What A Year Can Bring
The Action Mill rolled out this Death and Design website on January 3, 2013. Over this past year, we’ve highlighted some 40 projects – close to home and around the world - that work to unhide death in our daily lives. Learning to talk easily throughout the lifespan about the apparatus of death – advance directives, wills, funeral plans – is critical. But as Action Mill partner Jethro Heiko has observed “If the challenge is conversation and people aren't having it, don't give them a document. Give them a conversation.” And that is exactly what the Action Mill’s My Gift of Grace is designed to do.

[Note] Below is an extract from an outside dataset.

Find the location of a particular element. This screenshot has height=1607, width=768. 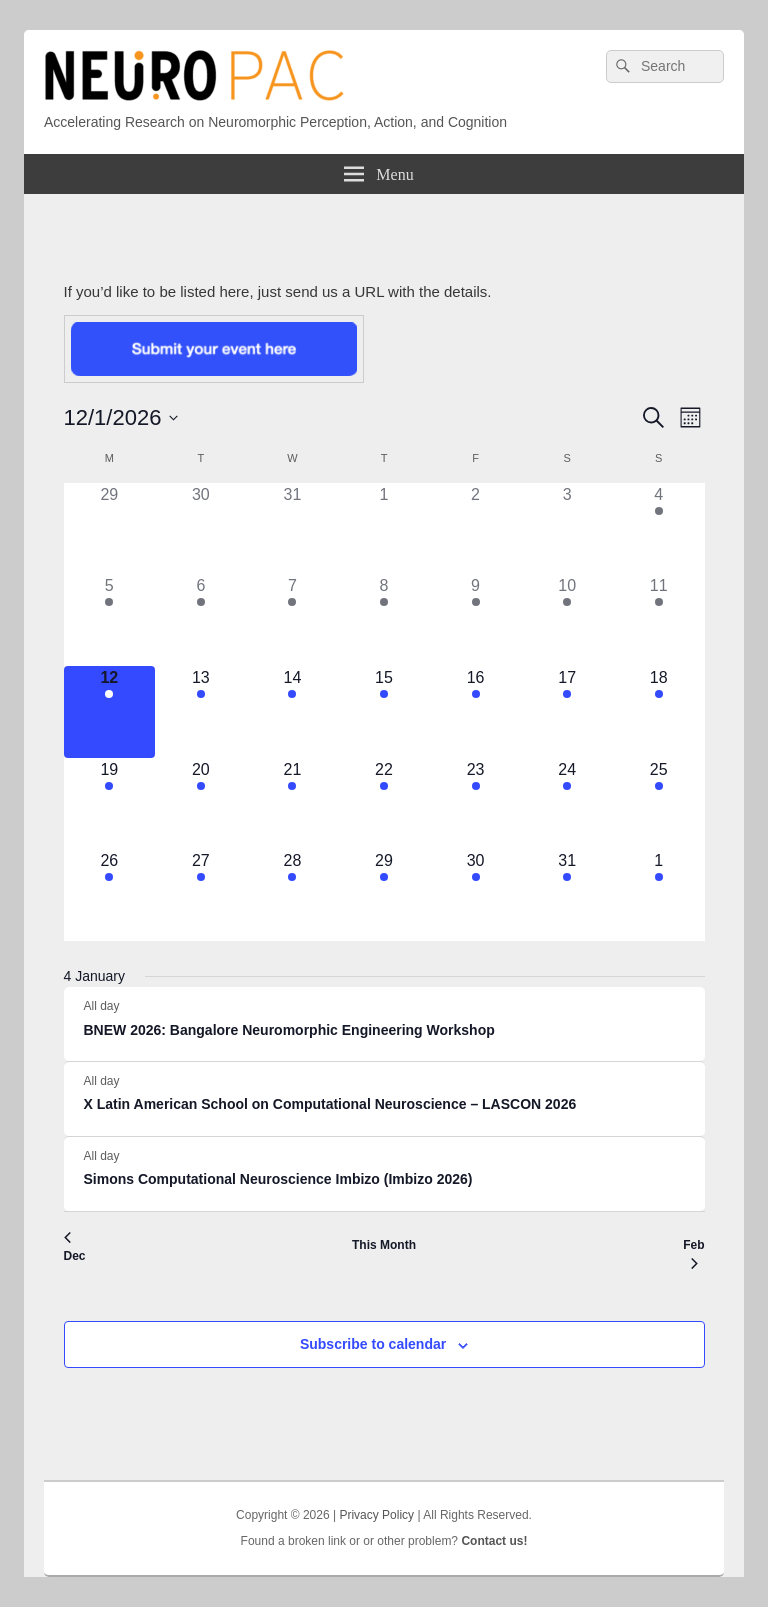 [January 15, 3 events] is located at coordinates (384, 712).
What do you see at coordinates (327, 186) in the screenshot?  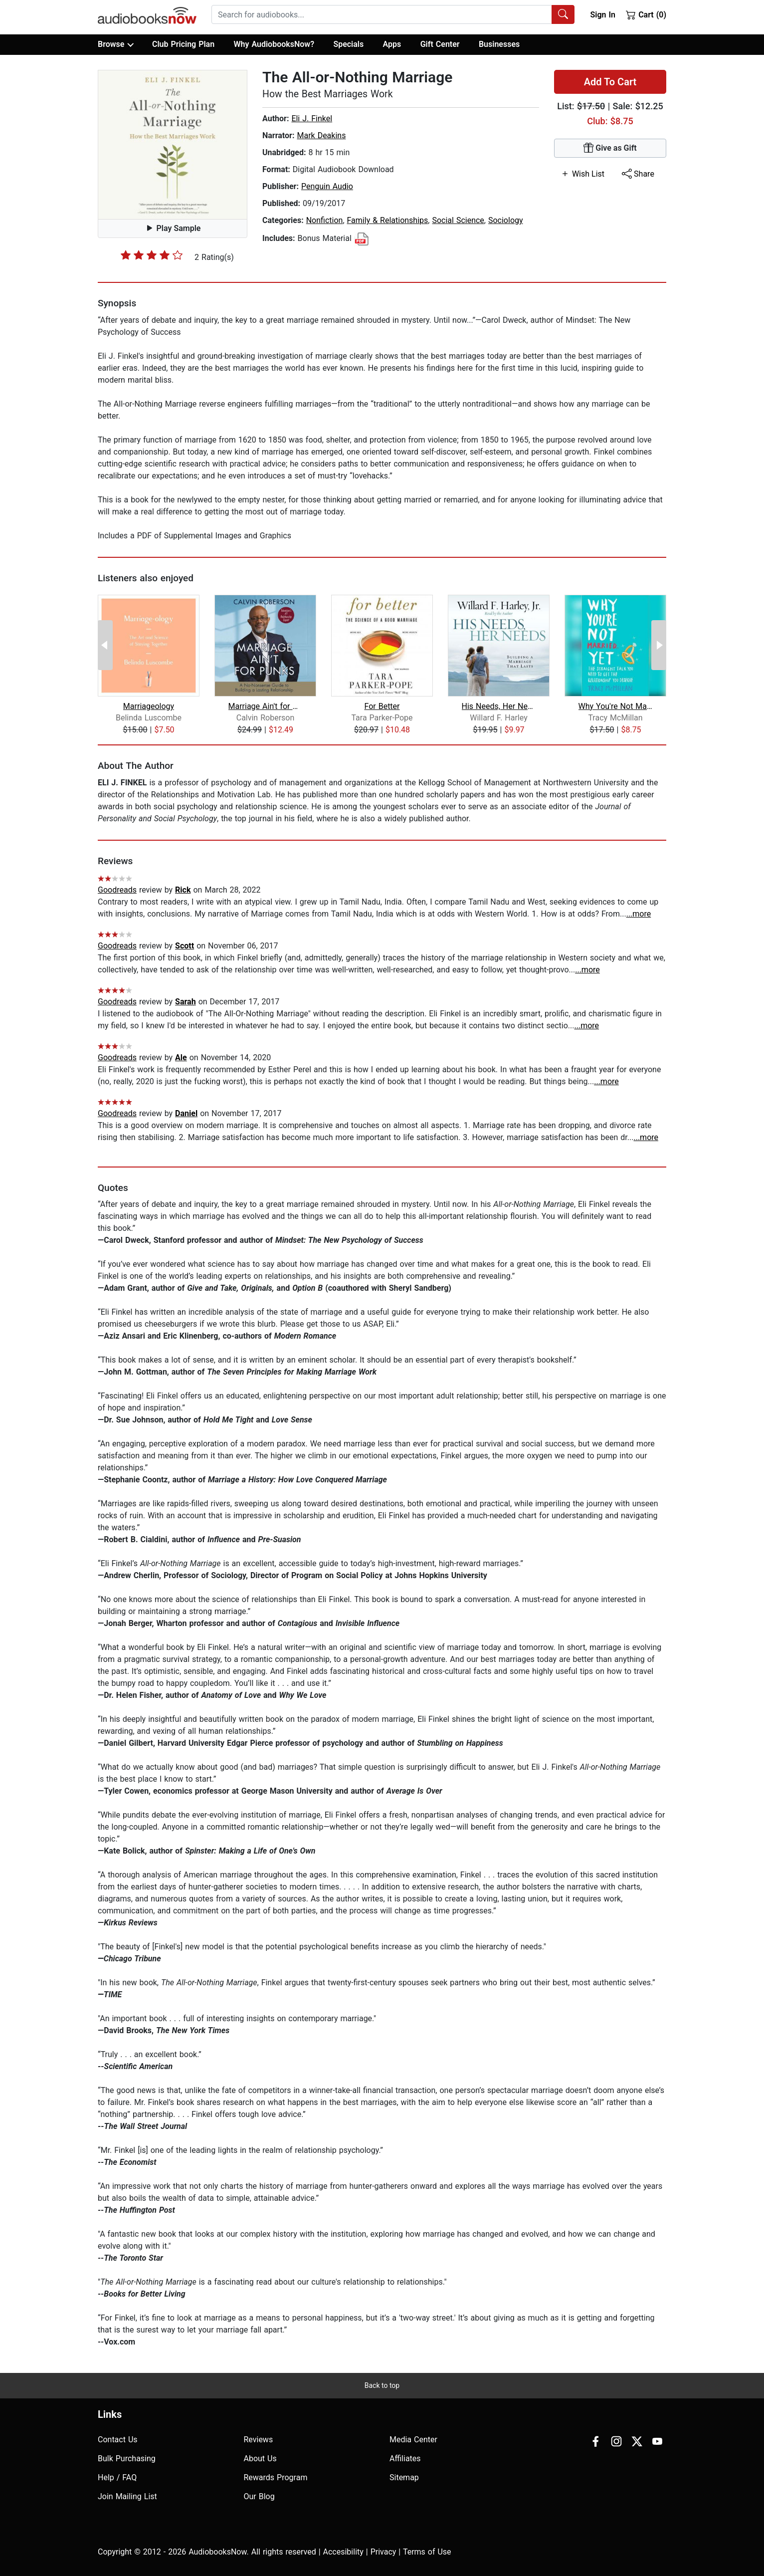 I see `Penguin Audio` at bounding box center [327, 186]. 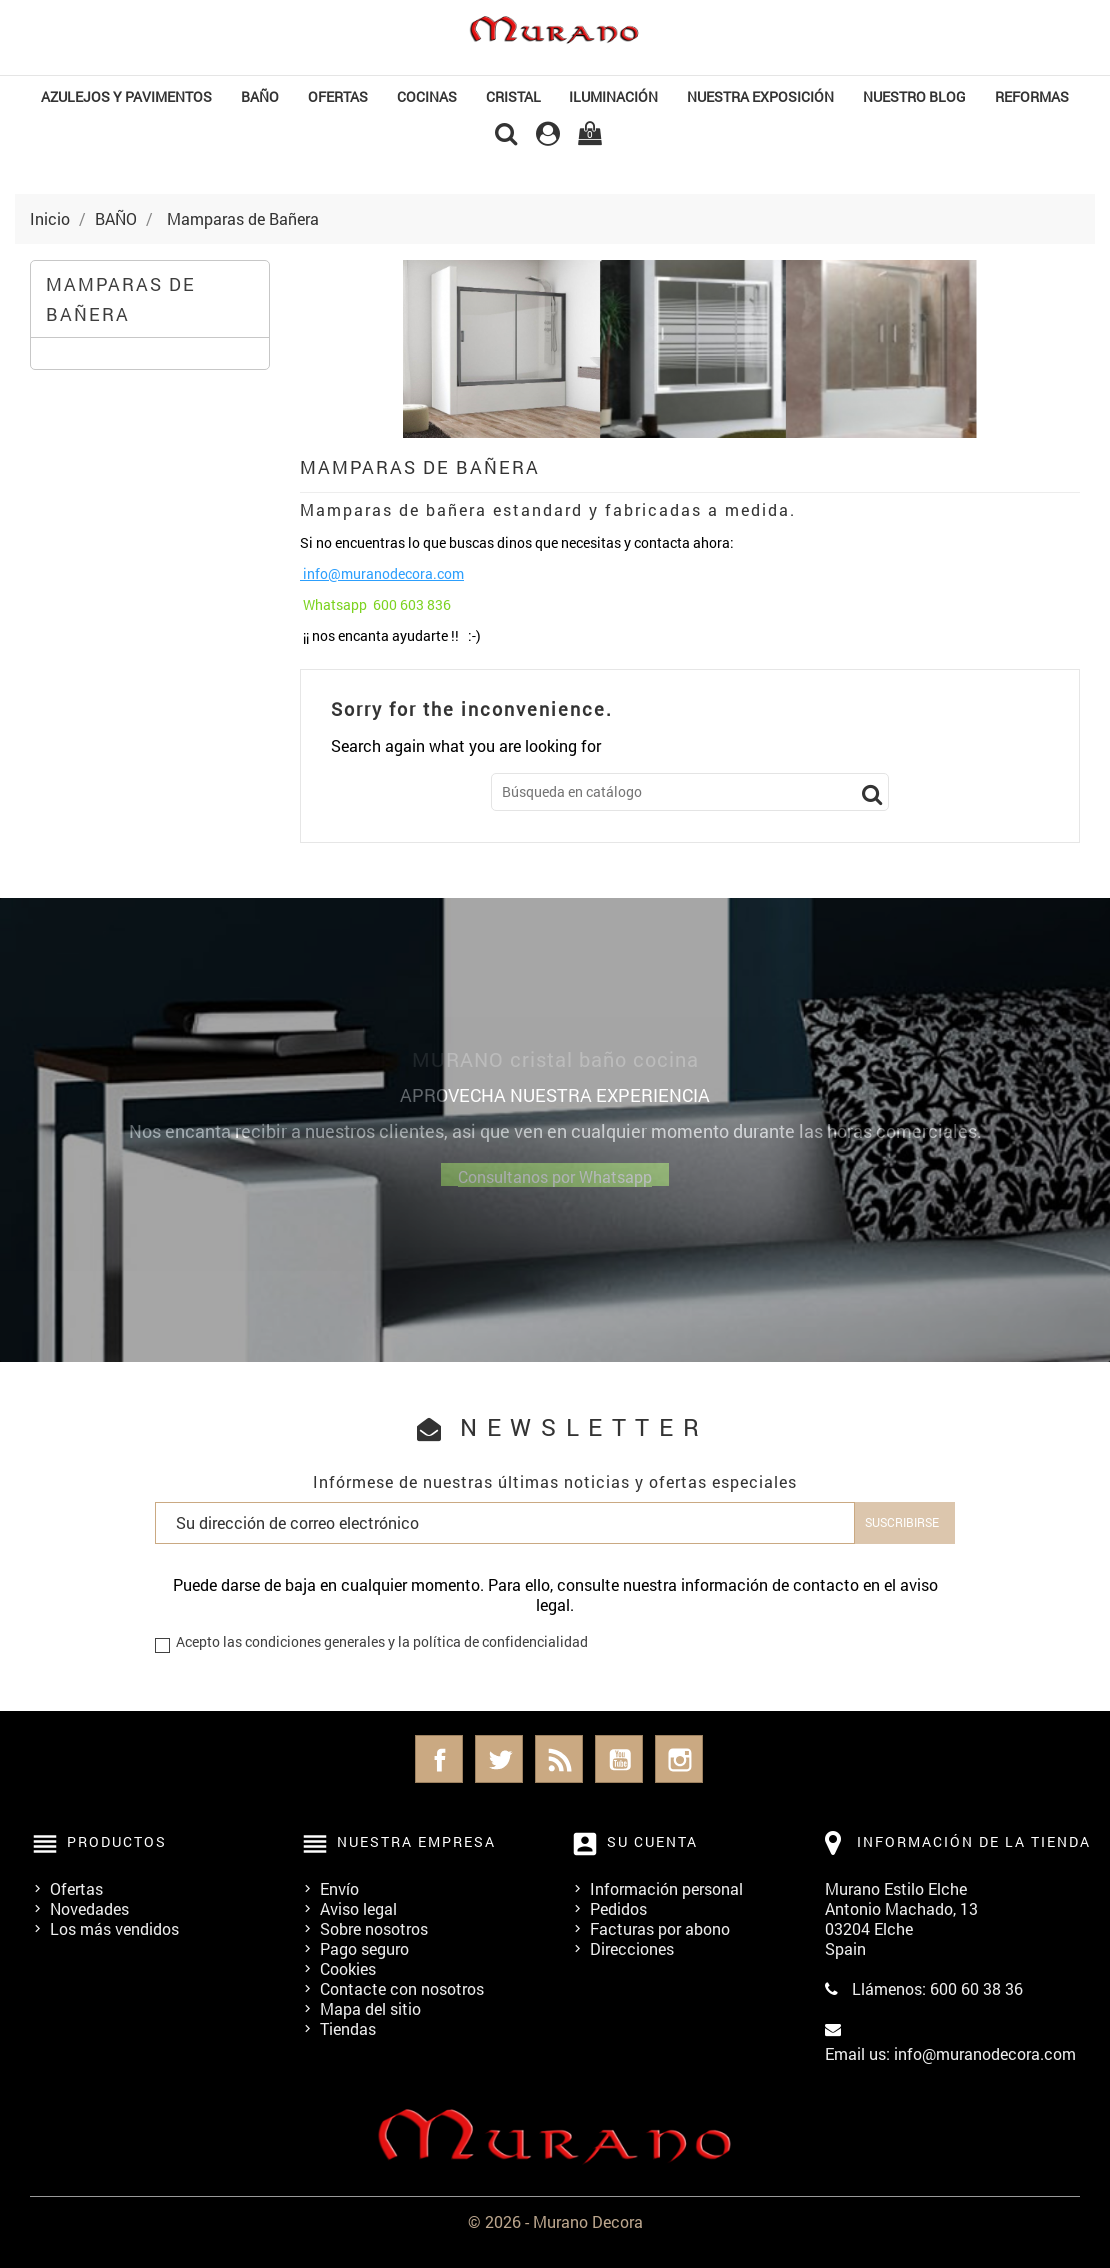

In the same experiential vein is Stephen Levine’s classic book A Year to Live: How to Live This Year as If It Were Your Last Levine invites readers to undertake their own experiment over 12 months to practice dying by reflecting on the fear of dying, undertaking a life review, keeping a journal, contemplating dying through a guided meditation, and even disposing of the corpse. Originally published in 1997, the book has inspired people to form Year-to-Live groups where these questions and themes are explored together. In the appendix, Levine suggests how such groups might tackle the book’s exercises on a month-to-month basis, with the admonition to avoid linear thinking. No matter the approach taken, Levine leaves us with an energizing conclusion:
“Ironically, after I have spent a year practicing dying the quality most noticeably enhanced is a new joy in life.”